Cheyenne Knight drove through Whataburger on her way home from winning her first LPGA event.
After a satisfying meal of chicken tenders, sweet tea and fries, there was dancing in the kitchen with her family to “We are the Champions” by Queen.
It didn’t really sink in, however, until later on Monday when the family watched the replay from the final round of the Volunteers of America LPGA Classic. Congratulatory texts from the likes of Morgan Pressel, Lydia Ko, Stacy Lewis, Angela Stanford and the Korda sisters helped too.
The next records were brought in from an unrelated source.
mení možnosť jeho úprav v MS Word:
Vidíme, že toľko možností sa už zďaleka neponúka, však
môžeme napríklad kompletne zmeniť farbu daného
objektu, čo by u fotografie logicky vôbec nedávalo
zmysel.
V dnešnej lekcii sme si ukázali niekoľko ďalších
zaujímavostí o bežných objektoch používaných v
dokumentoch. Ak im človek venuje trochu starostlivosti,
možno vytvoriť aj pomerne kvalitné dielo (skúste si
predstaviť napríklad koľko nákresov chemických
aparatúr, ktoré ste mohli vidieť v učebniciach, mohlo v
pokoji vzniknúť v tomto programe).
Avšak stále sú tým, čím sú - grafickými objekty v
The whirlwind continued throughout the week, with Knight boarding a plane bound for China after getting in the field for the Buick LPGA Shanghai. Her mom closed out all the Airbnb tabs on her computer for Pinehurst, North Carolina.
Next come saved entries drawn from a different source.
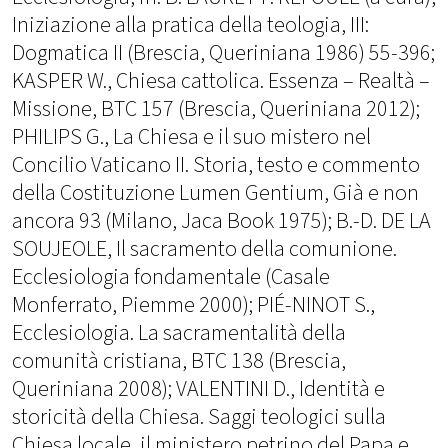
Iniziazione alla pratica della teologia, III:
Dogmatica II (Brescia, Queriniana 1986) 55-396;
KASPER W., Chiesa cattolica. Essenza – Realtà –
Missione, BTC 157 (Brescia, Queriniana 2012);
PHILIPS G., La Chiesa e il suo mistero nel
Concilio Vaticano II. Storia, testo e commento
della Costituzione Lumen Gentium, Già e non
ancora 93 (Milano, Jaca Book 1975); B.-D. DE LA
SOUJEOLE, Il sacramento della comunione.
Ecclesiologia fondamentale (Casale
Monferrato, Piemme 2000); PIÉ-NINOT S.,
Ecclesiologia. La sacramentalità della
comunità cristiana, BTC 138 (Brescia,
Queriniana 2008); VALENTINI D., Identità e
storicità della Chiesa. Saggi teologici sulla
Chiesa locale, il ministero petrino del Papa e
Now it’s all about guaranteed money on the Asian swing, a chance at a $1.5 million payday at the season finale in Naples, Florida, and an invitation to the Diamond Resorts Tournament of Champions in January. She’ll play at least two events in Asia – Shanghai and Taiwan. She’s the fifth alternate for Japan.
This from a rookie who hadn’t even cracked the top 20 on the LPGA in 18 starts.
“Winning is a mindset,” said Knight’s Alabama coach, Mic Potter. “You’ve got to believe you can do it. Cheyenne, always deep within, believed it.”
Knight’s win is refreshing for many, Potter continued, because she’s not a power player. Indeed, she ranks 129th in driving distance on the LPGA. But Knight figured out how to play to her strengths, recently watching video of her swing in college to get back to what got on her tour.
“You’ve got to be yourself,” she said. “You can’t be insecure. You’ve got to own your own golf game.”
Knight puts a premium on short game. She often drops down five balls in practice and challenges herself to make one of the chips. She chipped in four times at the VOA and twice at the Indiana stop the week prior.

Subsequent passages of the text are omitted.